Haematology, Princess Alexandra Hospital, Brisbane, QLD, Australia.
Blood. 2021 Mar 18;137(11):1468-1477. doi: 10.1182/blood.2020008520.
Primary central nervous system lymphoma (PCNSL) is confined to the brain, eyes, and cerebrospinal fluid without evidence of systemic spread.

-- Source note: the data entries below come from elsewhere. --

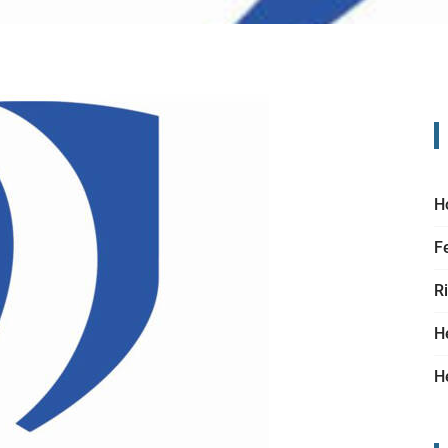
H
F
R
H
H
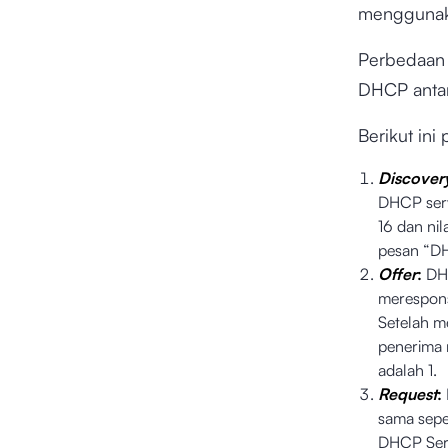
menggunak
Perbedaan 
DHCP antar
Berikut ini
Discover
DHCP serv
16 dan ni
pesan “D
Offer
:
DHC
merespons
Setelah 
penerima 
adalah 1.
Request
:
sama sepe
DHCP Ser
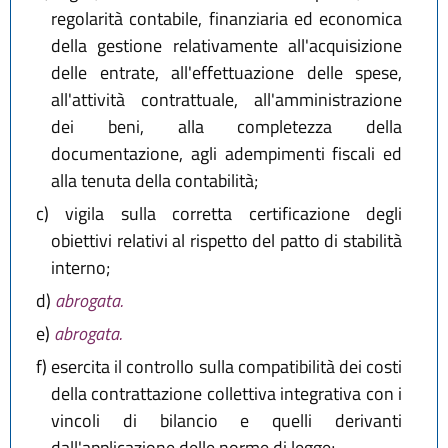
regolarità contabile, finanziaria ed economica
della gestione relativamente all'acquisizione
delle entrate, all'effettuazione delle spese,
all'attività contrattuale, all'amministrazione
dei beni, alla completezza della
documentazione, agli adempimenti fiscali ed
alla tenuta della contabilità;
c)
vigila sulla corretta certificazione degli
obiettivi relativi al rispetto del patto di stabilità
interno;
d)
abrogata.
e)
abrogata.
f)
esercita il controllo sulla compatibilità dei costi
della contrattazione collettiva integrativa con i
vincoli di bilancio e quelli derivanti
dall'applicazione delle norme di legge;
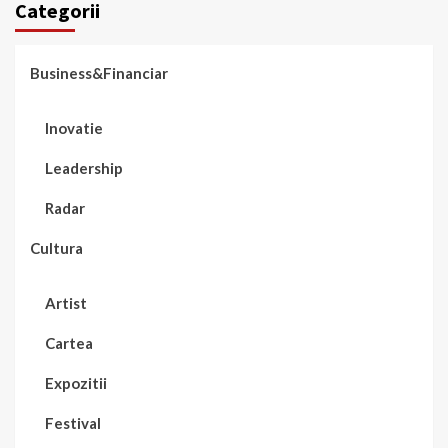
Categorii
Business&Financiar
Inovatie
Leadership
Radar
Cultura
Artist
Cartea
Expozitii
Festival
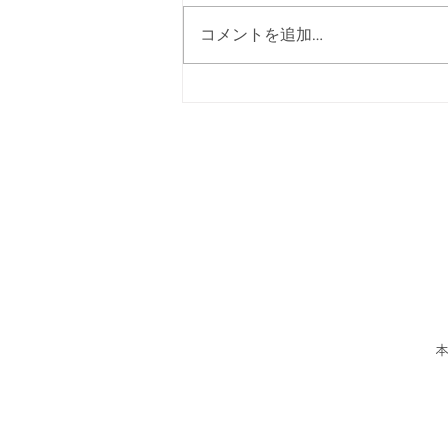
コメントを追加…
Summerキャンペーン早めに
スタートします(^^♪
本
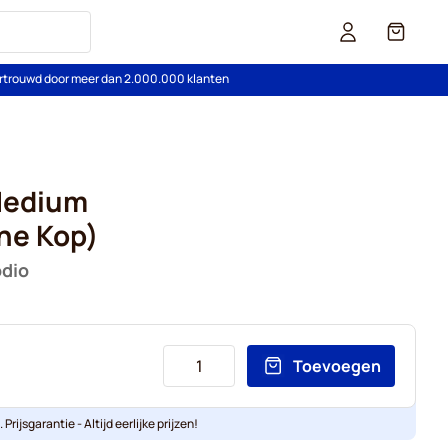
Cart
rtrouwd door meer dan 2.000.000 klanten
Medium
ne Kop)
odio
Toevoegen
Prijsgarantie - Altijd eerlijke prijzen!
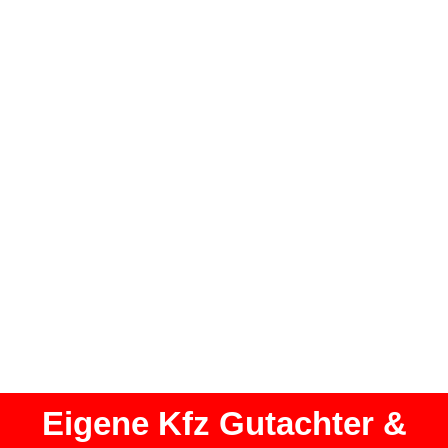
Eigene Kfz Gutachter &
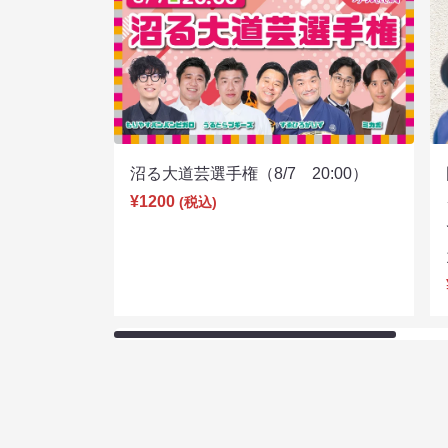
沼る大道芸選手権（8/7 20:00）
¥1200
(税込)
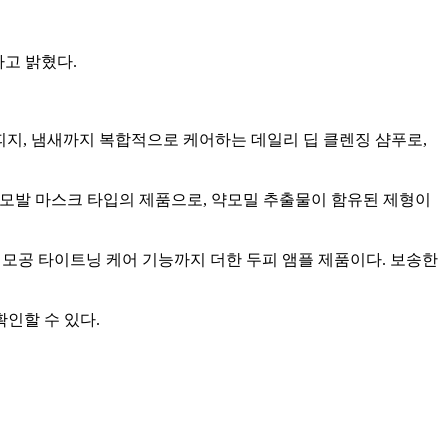
다고 밝혔다.
과다 피지, 냄새까지 복합적으로 케어하는 데일리 딥 클렌징 샴푸로,
피 & 모발 마스크 타입의 제품으로, 약모밀 추출물이 함유된 제형이
론 두피 모공 타이트닝 케어 기능까지 더한 두피 앰플 제품이다. 보송한
확인할 수 있다.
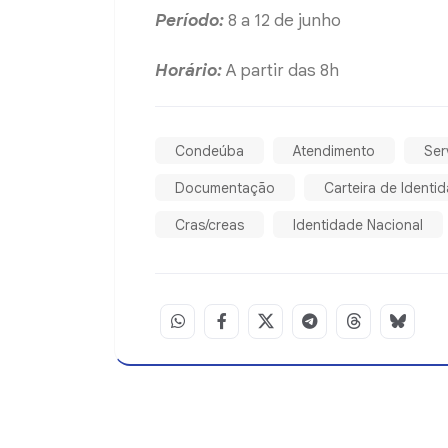
Período:
8 a 12 de junho
Horário:
A partir das 8h
Condeúba
Atendimento
Ser
Documentação
Carteira de Identi
Cras/creas
Identidade Nacional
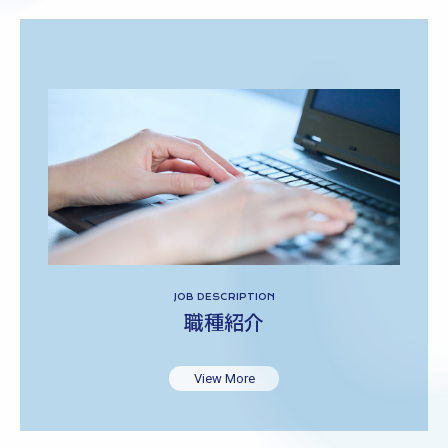
JOB DESCRIPTION
職種紹介
View More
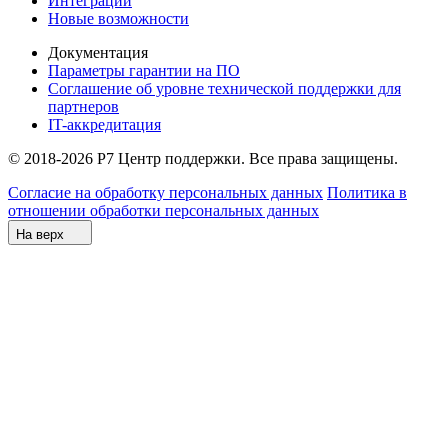
Интеграции
Новые возможности
Документация
Параметры гарантии на ПО
Соглашение об уровне технической поддержки для
партнеров
IT-аккредитация
© 2018-2026 Р7 Центр поддержки. Все права защищены.
Согласие на обработку персональных данных
Политика в
отношении обработки персональных данных
На верх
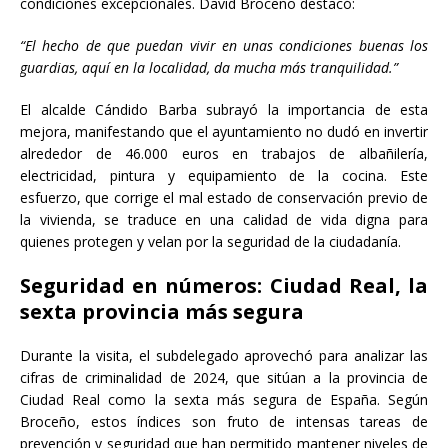
condiciones excepcionales. David Broceño destacó:
“El hecho de que puedan vivir en unas condiciones buenas los
guardias, aquí en la localidad, da mucha más tranquilidad.”
El alcalde Cándido Barba subrayó la importancia de esta
mejora, manifestando que el ayuntamiento no dudó en invertir
alrededor de 46.000 euros en trabajos de albañilería,
electricidad, pintura y equipamiento de la cocina. Este
esfuerzo, que corrige el mal estado de conservación previo de
la vivienda, se traduce en una calidad de vida digna para
quienes protegen y velan por la seguridad de la ciudadanía.
Seguridad en números: Ciudad Real, la
sexta provincia más segura
Durante la visita, el subdelegado aprovechó para analizar las
cifras de criminalidad de 2024, que sitúan a la provincia de
Ciudad Real como la sexta más segura de España. Según
Broceño, estos índices son fruto de intensas tareas de
prevención y seguridad que han permitido mantener niveles de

Rarely, PCNSL occurs in the context of immunosuppression (eg, posttransplant lymphoproliferative disorders or HIV [AIDS-related PCNSL]). These cases are poorly characterized, have dismal outcome, and are typically Epstein-Barr virus (EBV)-associated (ie, tissue-positive). We used targeted sequencing and digital multiplex gene expression to compare the genetic landscape and tumor microenvironment (TME) of 91 PCNSL tissues all with diffuse large B-cell lymphoma histology. Forty-seven were EBV tissue-negative: 45 EBV- HIV- PCNSL and 2 EBV- HIV+ PCNSL; and 44 were EBV tissue-positive: 23 EBV+ HIV+ PCNSL and 21 EBV+ HIV- PCNSL. As with prior studies, EBV- HIV- PCNSL had frequent MYD88, CD79B, and PIM1 mutations, and enrichment for the activated B-cell (ABC) cell-of-origin subtype. In contrast, these mutations were absent in all EBV tissue-positive cases and ABC frequency was low. Furthermore, copy number loss in HLA class I/II and antigen-presenting/processing genes were rarely observed, indicating retained antigen presentation. To counter this, EBV+ HIV- PCNSL had a tolerogenic TME with elevated macrophage and immune-checkpoint gene expression, whereas AIDS-related PCNSL had low CD4 gene counts. EBV-associated PCNSL in the immunosuppressed is immunobiologically distinct from EBV- HIV- PCNSL, and, despite expressing an immunogenic virus, retains the ability to present EBV antigens. Results provide a framework for targeted treatment.
原发性中枢神经系统淋巴瘤(PCNSL)局限于大脑、眼睛和脑脊液,没有全身扩散的证据。罕见情况下,PCNSL 在免疫抑制(如移植后淋巴组织增生性疾病或 HIV[艾滋病相关 PCNSL])的背景下发生。这些病例特征不明显,预后不良,通常与 EBV(即组织阳性)相关。我们使用靶向测序和数字多重基因表达来比较 91 例 PCNSL 组织的遗传景观和肿瘤微环境(TME),所有组织均具有弥漫性大 B 细胞淋巴瘤的组织学特征。47 例为 EBV 组织阴性:45 例 EBV-HIV-PCNSL 和 2 例 EBV-HIV+PCNSL;44 例为 EBV 组织阳性:23 例 EBV+HIV+PCNSL 和 21 例 EBV+HIV-PCNSL。与之前的研究一样,EBV-HIV-PCNSL 频繁出现 MYD88、CD79B 和 PIM1 突变,并富集激活 B 细胞(ABC)起源亚型。相比之下,所有 EBV 组织阳性病例均不存在这些突变,ABC 频率较低。此外,HLA 类 I/II 和抗原呈递/加工基因的拷贝数丢失很少观察到,表明抗原呈递保留。为此,EBV+HIV-PCNSL 具有耐受性的 TME,巨噬细胞和免疫检查点基因表达升高,而艾滋病相关 PCNSL 的 CD4 基因计数较低。免疫抑制相关的 EBV 相关 PCNSL 在免疫生物学上与 EBV-HIV-PCNSL 不同,尽管表达了免疫原性病毒,但仍保留了呈递 EBV 抗原的能力。研究结果为靶向治疗提供了框架。